Slot Allocator

Almost every kernel object in SaltyOS userspace ends up living in a CNode slot somewhere. Spawning a TCB, mapping a new frame, retyping a fresh endpoint, staging a cap for IPC transfer — all of it requires an empty destination slot. substrate/slot_alloc.rs is the module that hands out those slots.

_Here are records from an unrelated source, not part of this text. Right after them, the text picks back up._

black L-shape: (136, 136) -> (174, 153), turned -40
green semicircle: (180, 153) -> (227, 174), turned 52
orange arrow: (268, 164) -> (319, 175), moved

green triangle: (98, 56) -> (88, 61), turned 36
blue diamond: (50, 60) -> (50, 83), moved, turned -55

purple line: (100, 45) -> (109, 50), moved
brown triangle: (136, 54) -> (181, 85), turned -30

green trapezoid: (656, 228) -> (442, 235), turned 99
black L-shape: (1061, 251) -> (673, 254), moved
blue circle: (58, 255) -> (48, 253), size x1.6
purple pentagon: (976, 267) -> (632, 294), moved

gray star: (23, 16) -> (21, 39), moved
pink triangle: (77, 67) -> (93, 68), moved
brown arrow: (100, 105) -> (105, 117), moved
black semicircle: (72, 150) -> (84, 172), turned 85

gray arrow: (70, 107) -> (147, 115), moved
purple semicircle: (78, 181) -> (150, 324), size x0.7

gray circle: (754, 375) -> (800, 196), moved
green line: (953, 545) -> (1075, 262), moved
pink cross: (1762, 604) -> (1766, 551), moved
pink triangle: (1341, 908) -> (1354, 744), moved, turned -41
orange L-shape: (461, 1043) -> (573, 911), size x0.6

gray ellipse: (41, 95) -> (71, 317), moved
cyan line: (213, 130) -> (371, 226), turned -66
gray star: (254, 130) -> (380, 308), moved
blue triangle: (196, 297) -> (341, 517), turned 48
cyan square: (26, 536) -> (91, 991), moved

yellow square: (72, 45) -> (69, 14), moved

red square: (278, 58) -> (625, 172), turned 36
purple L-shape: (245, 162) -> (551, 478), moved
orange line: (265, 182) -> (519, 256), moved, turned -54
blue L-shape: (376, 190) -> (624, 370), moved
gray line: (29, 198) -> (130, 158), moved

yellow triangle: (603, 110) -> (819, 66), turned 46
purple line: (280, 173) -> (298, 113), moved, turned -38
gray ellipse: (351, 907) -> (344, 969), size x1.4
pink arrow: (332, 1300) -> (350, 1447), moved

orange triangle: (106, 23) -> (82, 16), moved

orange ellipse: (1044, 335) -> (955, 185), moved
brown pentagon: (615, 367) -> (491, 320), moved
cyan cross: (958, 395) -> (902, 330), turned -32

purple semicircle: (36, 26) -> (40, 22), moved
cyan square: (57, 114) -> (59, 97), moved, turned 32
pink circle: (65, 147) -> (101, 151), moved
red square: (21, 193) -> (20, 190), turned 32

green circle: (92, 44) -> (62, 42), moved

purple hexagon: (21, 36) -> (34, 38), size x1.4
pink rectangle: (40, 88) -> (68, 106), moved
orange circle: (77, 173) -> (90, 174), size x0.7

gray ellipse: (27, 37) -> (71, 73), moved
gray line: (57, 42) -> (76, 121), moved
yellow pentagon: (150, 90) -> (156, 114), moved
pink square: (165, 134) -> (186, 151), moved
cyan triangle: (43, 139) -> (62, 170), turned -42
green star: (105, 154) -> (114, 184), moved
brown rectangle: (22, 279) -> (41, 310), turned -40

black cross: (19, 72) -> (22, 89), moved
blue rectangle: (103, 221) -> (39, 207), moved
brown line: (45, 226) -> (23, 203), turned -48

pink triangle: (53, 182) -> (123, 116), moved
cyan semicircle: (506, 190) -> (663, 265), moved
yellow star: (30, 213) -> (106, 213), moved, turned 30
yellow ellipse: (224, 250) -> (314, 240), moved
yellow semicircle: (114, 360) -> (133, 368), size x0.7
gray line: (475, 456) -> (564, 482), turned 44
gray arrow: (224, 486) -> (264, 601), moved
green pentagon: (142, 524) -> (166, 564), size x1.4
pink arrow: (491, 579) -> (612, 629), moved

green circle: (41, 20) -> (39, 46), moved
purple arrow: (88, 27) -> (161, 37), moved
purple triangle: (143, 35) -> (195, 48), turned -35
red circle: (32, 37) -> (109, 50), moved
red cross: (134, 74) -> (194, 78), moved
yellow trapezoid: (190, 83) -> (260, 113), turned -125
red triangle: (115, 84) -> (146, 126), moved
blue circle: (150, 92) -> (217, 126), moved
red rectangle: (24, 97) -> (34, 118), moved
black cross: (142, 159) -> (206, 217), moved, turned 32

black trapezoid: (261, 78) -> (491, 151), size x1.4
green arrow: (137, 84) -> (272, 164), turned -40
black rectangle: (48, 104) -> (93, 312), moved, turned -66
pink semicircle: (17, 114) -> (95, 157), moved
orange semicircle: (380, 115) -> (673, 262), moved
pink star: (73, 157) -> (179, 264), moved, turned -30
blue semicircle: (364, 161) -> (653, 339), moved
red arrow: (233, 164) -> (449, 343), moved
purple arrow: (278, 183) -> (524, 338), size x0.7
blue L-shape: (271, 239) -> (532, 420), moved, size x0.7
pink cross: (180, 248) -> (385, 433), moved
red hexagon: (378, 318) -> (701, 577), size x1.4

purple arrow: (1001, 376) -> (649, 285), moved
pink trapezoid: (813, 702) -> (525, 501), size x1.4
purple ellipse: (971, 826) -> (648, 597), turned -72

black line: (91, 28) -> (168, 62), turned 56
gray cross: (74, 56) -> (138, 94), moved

It is 729 lines, protected by a single global spinlock, and has one unusual trick: when it runs out of slots, it asks procmgr to grow the calling process’s CNode and then probes for the new range on the caller’s thread without blocking inside the allocator.

Where slots come from

At spawn time, the spawner (init or procmgr) carves out a contiguous range of CNode slots in the new child’s root CNode and passes the layout through the AT_TRONA_CSPACE_LAYOUT auxv tag. The tag points at a TronaCspaceLayoutV1 struct:

#[repr(C)]
pub struct TronaCspaceLayoutV1 {
    pub version: u64,
    pub flags: u64,
    pub cnode_bits: u64,
    pub frame_slot_base: u64,
    pub alloc_base: u64,      // first slot available to the allocator
    pub alloc_limit: u64,     // one-past-last slot
    pub recv_base: u64,       // cap-receive slot range
    pub recv_limit: u64,
    pub expand_base: u64,     // reserved for CSpace expansion sub-CNodes
    pub expand_limit: u64,
}

The allocator reads [alloc_base, alloc_limit) out of this struct and seeds its initial segment with that range. Everything else — the receive range, the expansion range, and the well-known cap slots below alloc_base — is off-limits to the allocator.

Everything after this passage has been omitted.